- Opening Delimiter -

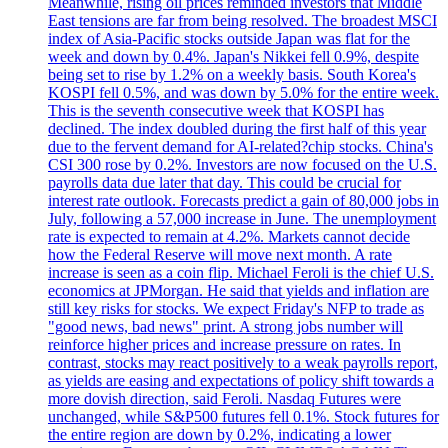
Meanwhile, rising oil prices reminded investors that Middle
East tensions are far from being resolved. The broadest MSCI
index of Asia-Pacific stocks outside Japan was flat for the
week and down by 0.4%. Japan's Nikkei fell 0.9%, despite
being set to rise by 1.2% on a weekly basis. South Korea's
KOSPI fell 0.5%, and was down by 5.0% for the entire week.
This is the seventh consecutive week that KOSPI has
declined. The index doubled during the first half of this year
due to the fervent demand for AI-related?chip stocks. China's
CSI 300 rose by 0.2%. Investors are now focused on the U.S.
payrolls data due later that day. This could be crucial for
interest rate outlook. Forecasts predict a gain of 80,000 jobs in
July, following a 57,000 increase in June. The unemployment
rate is expected to remain at 4.2%. Markets cannot decide
how the Federal Reserve will move next month. A rate
increase is seen as a coin flip. Michael Feroli is the chief U.S.
economics at JPMorgan. He said that yields and inflation are
still key risks for stocks. We expect Friday's NFP to trade as
"good news, bad news" print. A strong jobs number will
reinforce higher prices and increase pressure on rates. In
contrast, stocks may react positively to a weak payrolls report,
as yields are easing and expectations of policy shift towards a
more dovish direction, said Feroli. Nasdaq Futures were
unchanged, while S&P500 futures fell 0.1%. Stock futures for
the entire region are down by 0.2%, indicating a lower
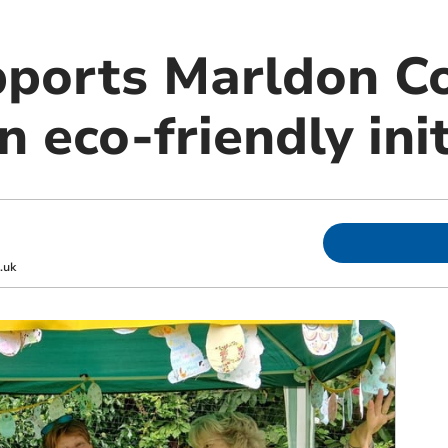
pports Marldon 
 eco-friendly init
.uk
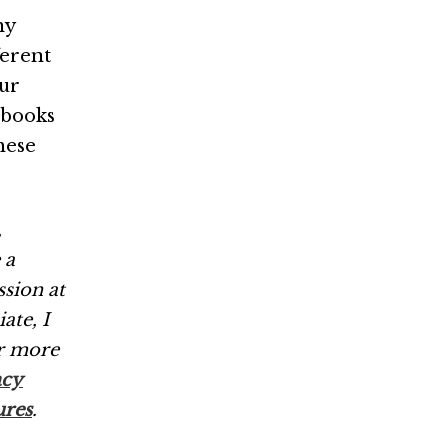
ny
ferent
our
 books
these
,
 a
ssion at
ate, I
r more
acy
ures
.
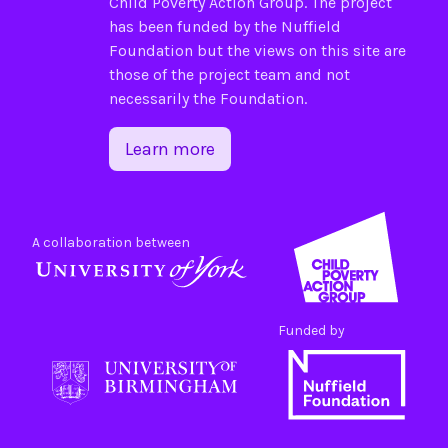
Child Poverty Action Group
. The project
has been funded by the
Nuffield
Foundation
but the views on this site are
those of the project team and not
necessarily the Foundation.
Learn more
A collaboration between
Funded by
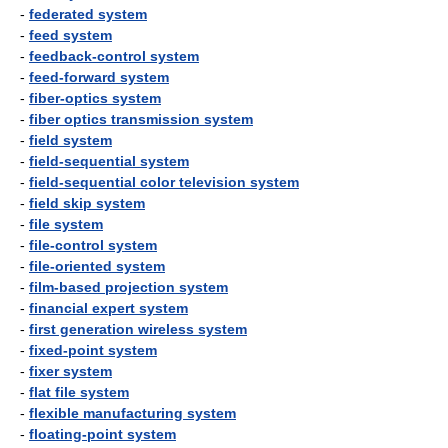
-
federated system
-
feed system
-
feedback-control system
-
feed-forward system
-
fiber-optics system
-
fiber optics transmission system
-
field system
-
field-sequential system
-
field-sequential color television system
-
field skip system
-
file system
-
file-control system
-
file-oriented system
-
film-based projection system
-
financial expert system
-
first generation wireless system
-
fixed-point system
-
fixer system
-
flat file system
-
flexible manufacturing system
-
floating-point system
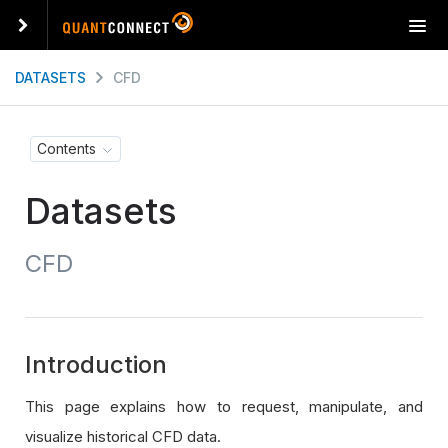
T
o
g
DATASETS
CFD
g
l
e
Contents
n
a
Datasets
v
i
g
CFD
a
t
i
o
n
Introduction
This page explains how to request, manipulate, and
visualize historical CFD data.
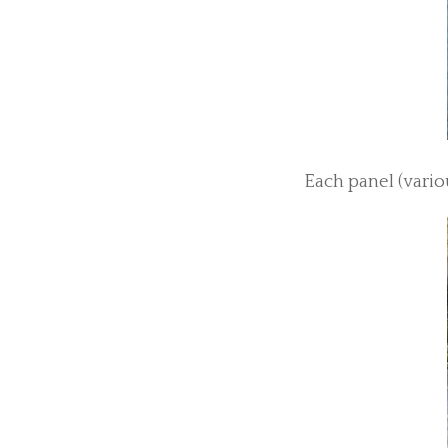
Each panel (vario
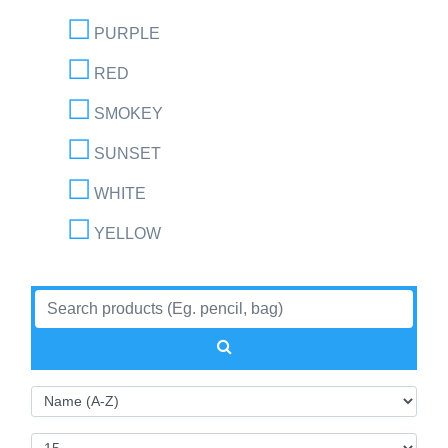
PURPLE
RED
SMOKEY
SUNSET
WHITE
YELLOW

- Closing Delimiter -

§ Work order
Keep the pictures out of the copy and write out the data exactly as it stands.

§ Solved problem
Meanwhile, rising oil prices reminded investors that Middle
East tensions are far from being resolved. The broadest MSCI
index of Asia-Pacific stocks outside Japan was flat for the
week and down by 0.4%. Japan's Nikkei fell 0.9%, despite
being set to rise by 1.2% on a weekly basis. South Korea's
KOSPI fell 0.5%, and was down by 5.0% for the entire week.
This is the seventh consecutive week that KOSPI has
declined. The index doubled during the first half of this year
due to the fervent demand for AI-related?chip stocks. China's
CSI 300 rose by 0.2%. Investors are now focused on the U.S.
payrolls data due later that day. This could be crucial for
interest rate outlook. Forecasts predict a gain of 80,000 jobs in
July, following a 57,000 increase in June. The unemployment
rate is expected to remain at 4.2%. Markets cannot decide
how the Federal Reserve will move next month. A rate
increase is seen as a coin flip. Michael Feroli is the chief U.S.
economics at JPMorgan. He said that yields and inflation are
still key risks for stocks. We expect Friday's NFP to trade as
"good news, bad news" print. A strong jobs number will
reinforce higher prices and increase pressure on rates. In
contrast, stocks may react positively to a weak payrolls report,
as yields are easing and expectations of policy shift towards a
more dovish direction, said Feroli. Nasdaq Futures were
unchanged, while S&P500 futures fell 0.1%. Stock futures for
the entire region are down by 0.2%, indicating a lower
pports Marldon 
 eco-friendly init
.uk
ny
ferent
our
 books
these
,
 a
ssion at
ate, I
r more
acy
ures
.
Child Poverty Action Group
. The project
has been funded by the
Nuffield
Foundation
but the views on this site are
those of the project team and not
necessarily the Foundation.
Learn more
A collaboration between
Funded by
-
federated system
-
feed system
-
feedback-control system
-
feed-forward system
-
fiber-optics system
-
fiber optics transmission system
-
field system
-
field-sequential system
-
field-sequential color television system
-
field skip system
-
file system
-
file-control system
-
file-oriented system
-
film-based projection system
-
financial expert system
-
first generation wireless system
-
fixed-point system
-
fixer system
-
flat file system
-
flexible manufacturing system
-
floating-point system
T
o
g
DATASETS
CFD
g
l
e
Contents
n
a
Datasets
v
i
g
CFD
a
t
i
o
n
Introduction
This page explains how to request, manipulate, and
visualize historical CFD data.
Each panel (vario
PURPLE
RED
SMOKEY
SUNSET
WHITE
YELLOW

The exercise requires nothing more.